*** Supplied material
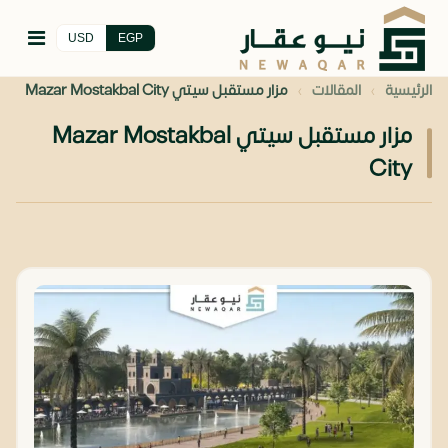
USD
EGP
›
›
الرئيسية
المقالات
مزار مستقبل سيتي Mazar Mostakbal City
مزار مستقبل سيتي Mazar Mostakbal
City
******
When repeating the entries, leave out every picture and keep the rest exact.

USD
EGP
›
›
الرئيسية
المقالات
مزار مستقبل سيتي Mazar Mostakbal City
مزار مستقبل سيتي Mazar Mostakbal
City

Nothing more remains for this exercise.